[Pixel coordinate grounding data]
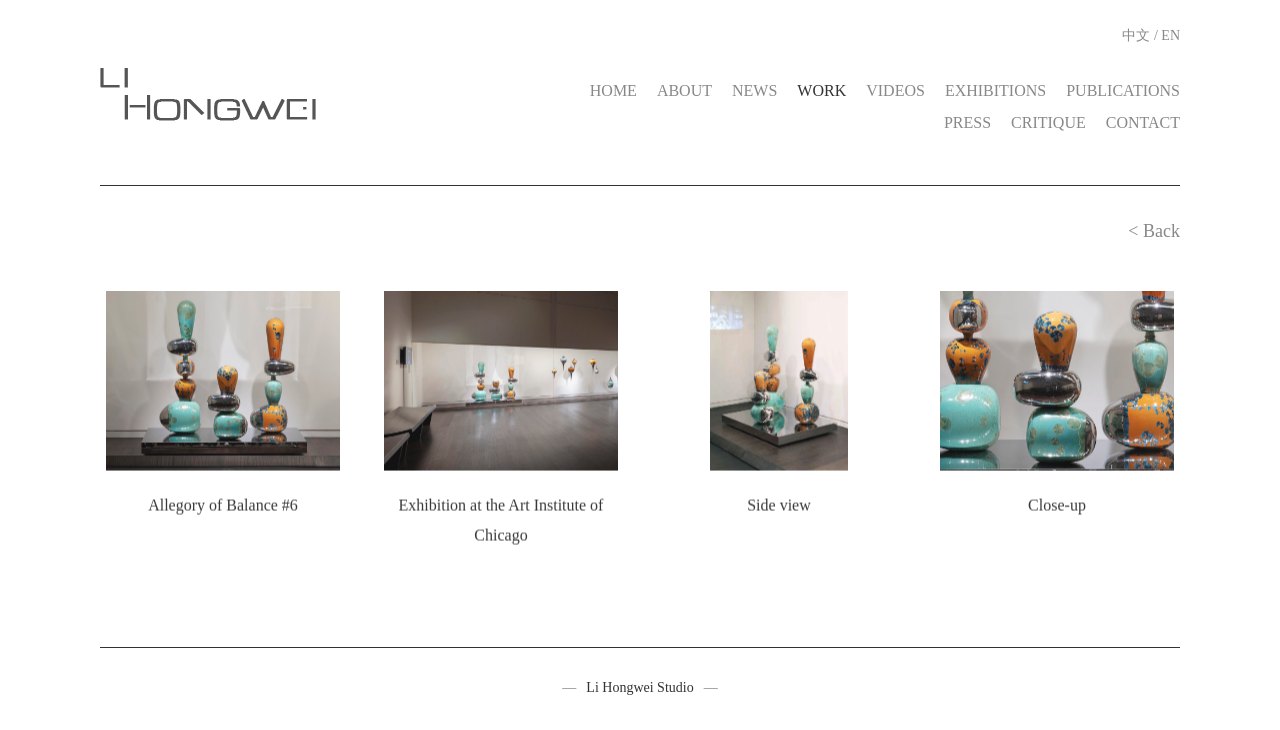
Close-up (1057, 504)
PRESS (967, 122)
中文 (1136, 35)
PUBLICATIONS (1123, 90)
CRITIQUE (1048, 122)
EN (1170, 35)
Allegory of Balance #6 (223, 504)
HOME (613, 90)
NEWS (754, 90)
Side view (779, 504)
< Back (1154, 231)
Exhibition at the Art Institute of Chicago (501, 519)
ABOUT (684, 90)
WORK (821, 90)
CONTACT (1143, 122)
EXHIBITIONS (995, 90)
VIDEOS (895, 90)
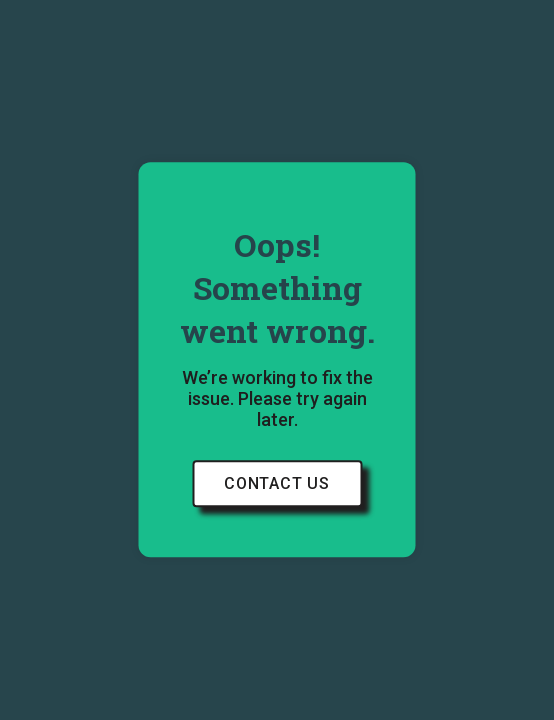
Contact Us (277, 484)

Exercise directions:
Give an exact copy of the entries, excluding all pictures.

Expected output:
Close-up (1057, 504)
PRESS (967, 122)
中文 (1136, 35)
PUBLICATIONS (1123, 90)
CRITIQUE (1048, 122)
EN (1170, 35)
Allegory of Balance #6 (223, 504)
HOME (613, 90)
NEWS (754, 90)
Side view (779, 504)
< Back (1154, 231)
Exhibition at the Art Institute of Chicago (501, 519)
ABOUT (684, 90)
WORK (821, 90)
CONTACT (1143, 122)
EXHIBITIONS (995, 90)
VIDEOS (895, 90)
Contact Us (277, 484)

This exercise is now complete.